Somos um país integrado ao mundo, considerado importante, e o mundo no qual vivemos é importante para nós. E mais, o que acontece no mundo nos afeta muito mais do que se pensa ou quer aceitar.
A bonança do primeiro governo Lula deu-se em função de altos preços globais de matérias primas, que encheram os cofres do governo, que então podia se dar ao luxo de distribuir parte desses recursos. E o fracasso do segundo governo Lula e, consequentemente, dos governos Dilma, deu-se em parte devido à crise financeira internacional em 2008, que Lula chamou de “marolinha” e disse que o Brasil estava imune. Tão imune estava que a má administração do fenômeno tem consequências até hoje.

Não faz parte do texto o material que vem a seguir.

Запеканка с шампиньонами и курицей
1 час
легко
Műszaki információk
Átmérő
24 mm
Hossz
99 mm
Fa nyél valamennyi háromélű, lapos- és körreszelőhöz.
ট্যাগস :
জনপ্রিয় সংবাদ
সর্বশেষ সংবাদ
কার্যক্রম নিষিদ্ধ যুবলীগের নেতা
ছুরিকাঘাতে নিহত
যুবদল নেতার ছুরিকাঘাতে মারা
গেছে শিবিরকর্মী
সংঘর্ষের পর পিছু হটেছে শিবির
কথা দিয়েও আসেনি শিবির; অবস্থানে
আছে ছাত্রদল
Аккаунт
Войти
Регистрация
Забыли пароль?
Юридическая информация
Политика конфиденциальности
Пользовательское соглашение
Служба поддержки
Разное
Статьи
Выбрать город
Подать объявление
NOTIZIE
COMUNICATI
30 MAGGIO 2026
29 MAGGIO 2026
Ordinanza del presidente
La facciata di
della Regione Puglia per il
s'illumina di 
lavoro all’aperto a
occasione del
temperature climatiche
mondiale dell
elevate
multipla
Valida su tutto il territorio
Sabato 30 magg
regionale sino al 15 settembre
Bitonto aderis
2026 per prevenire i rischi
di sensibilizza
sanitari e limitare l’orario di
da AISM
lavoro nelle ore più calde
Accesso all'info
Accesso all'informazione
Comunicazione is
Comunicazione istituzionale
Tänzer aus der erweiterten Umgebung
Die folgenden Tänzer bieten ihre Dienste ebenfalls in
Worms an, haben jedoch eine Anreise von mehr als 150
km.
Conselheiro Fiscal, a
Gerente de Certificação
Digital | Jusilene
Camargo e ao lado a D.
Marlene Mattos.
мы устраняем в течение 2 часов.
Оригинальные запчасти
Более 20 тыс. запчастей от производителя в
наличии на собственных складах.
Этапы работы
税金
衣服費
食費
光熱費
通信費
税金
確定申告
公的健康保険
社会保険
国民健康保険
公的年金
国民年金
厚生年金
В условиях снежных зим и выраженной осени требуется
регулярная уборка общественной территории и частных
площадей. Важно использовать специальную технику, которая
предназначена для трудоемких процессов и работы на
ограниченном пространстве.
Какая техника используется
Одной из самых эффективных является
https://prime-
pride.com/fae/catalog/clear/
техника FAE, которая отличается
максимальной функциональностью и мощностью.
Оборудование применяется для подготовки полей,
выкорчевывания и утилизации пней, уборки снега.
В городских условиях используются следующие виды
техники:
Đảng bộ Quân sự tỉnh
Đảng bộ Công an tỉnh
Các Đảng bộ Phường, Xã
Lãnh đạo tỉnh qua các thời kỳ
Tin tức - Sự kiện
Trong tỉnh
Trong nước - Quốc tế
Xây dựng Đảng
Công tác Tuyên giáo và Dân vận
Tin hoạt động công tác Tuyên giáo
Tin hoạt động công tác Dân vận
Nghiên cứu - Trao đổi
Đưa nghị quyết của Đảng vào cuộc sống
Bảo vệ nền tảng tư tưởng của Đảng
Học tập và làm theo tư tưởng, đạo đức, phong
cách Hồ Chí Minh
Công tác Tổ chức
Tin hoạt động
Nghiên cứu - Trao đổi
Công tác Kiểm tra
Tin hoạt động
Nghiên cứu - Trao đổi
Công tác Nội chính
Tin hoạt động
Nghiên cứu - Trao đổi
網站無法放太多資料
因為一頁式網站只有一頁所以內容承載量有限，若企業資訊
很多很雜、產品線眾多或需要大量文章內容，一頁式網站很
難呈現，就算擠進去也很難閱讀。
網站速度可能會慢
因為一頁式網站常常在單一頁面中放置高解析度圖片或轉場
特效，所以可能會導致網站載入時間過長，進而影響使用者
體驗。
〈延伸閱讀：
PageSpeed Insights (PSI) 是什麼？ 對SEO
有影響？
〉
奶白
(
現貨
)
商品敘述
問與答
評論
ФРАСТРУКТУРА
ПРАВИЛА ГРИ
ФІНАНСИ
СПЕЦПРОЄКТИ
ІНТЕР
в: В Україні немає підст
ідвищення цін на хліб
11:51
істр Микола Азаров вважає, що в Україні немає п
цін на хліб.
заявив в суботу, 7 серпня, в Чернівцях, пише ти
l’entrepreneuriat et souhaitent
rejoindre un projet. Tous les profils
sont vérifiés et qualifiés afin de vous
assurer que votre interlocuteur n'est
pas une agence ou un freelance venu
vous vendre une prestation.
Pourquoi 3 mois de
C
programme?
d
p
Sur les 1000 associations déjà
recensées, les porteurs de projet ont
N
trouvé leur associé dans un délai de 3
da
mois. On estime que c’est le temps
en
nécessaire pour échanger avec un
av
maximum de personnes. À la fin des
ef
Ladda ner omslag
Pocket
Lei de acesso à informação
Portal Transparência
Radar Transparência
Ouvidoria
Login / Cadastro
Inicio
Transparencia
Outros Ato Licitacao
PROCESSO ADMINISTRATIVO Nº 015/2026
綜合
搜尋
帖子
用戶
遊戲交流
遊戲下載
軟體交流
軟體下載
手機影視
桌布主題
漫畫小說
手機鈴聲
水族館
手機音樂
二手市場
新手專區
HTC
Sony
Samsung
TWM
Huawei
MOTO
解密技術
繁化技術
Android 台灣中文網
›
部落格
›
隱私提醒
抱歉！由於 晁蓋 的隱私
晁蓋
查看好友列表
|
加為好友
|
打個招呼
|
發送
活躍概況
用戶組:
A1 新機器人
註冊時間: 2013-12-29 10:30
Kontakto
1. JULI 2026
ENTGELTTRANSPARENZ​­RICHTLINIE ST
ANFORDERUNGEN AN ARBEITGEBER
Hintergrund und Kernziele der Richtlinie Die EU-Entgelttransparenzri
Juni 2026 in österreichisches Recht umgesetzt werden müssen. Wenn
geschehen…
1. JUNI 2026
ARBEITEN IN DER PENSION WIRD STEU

Comércio exterior, aumento de nossa competitividade e mudanças tecnológicas mal são mencionados nos discursos dos candidatos. A guerra comercial provocada pelo atual governo dos Estados Unidos, que nos afeta em grande escala, não existe. A abstração dos conflitos no Oriente Médio, deixando de lado as irresponsáveis declarações populistas de alguns candidatos evangélicos, só confirma o nosso papel de anão diplomático. A saída do Reino Unido da União Europeia e falta de um acordo do MERCOSUL com a União Europeia, que aumentaria os nossos negócios, não são considerados assuntos que poderiam afetar a nossa economia.
O único item na área externa é a Venezuela, que nos deve 50 bilhões de dólares, e que tratamos mais como um resíduo da política lulo-petista do que como uma questão de política externa do maior país da América Latina, que é o Brasil. E se não fosse a invasão dos imigrantes em Roraima, que para a população do Sul também não existe, nem essa questão seria debatida.
O câmbio só interessa discutir porque vai encarecer as viagens internacionais, a gasolina e as remessas de lucros, além do pagamento de nossas dívidas no exterior. Ninguém discute a política de comércio exterior, o fluxo do capital estrangeiro e nem a eventual crise financeira no mundo.
Bem, se os candidatos não discutem por alegar que o eleitorado não está interessado, ainda pode ser compreendido, apesar de não ser verdadeiro. Mas que os economistas dos candidatos prefiram evitar essa discussão, é preocupante.
Se vier uma nova crise financeira, se o conflito comercial entre os Estados Unidos e China se prolongar, se o terrorismo ganhar mais espaço e aumentar a insegurança no mundo, e se e se que não acaba mais, vamos dizer que Brasil é imune mais uma vez e que tudo não passa de “marolinha”?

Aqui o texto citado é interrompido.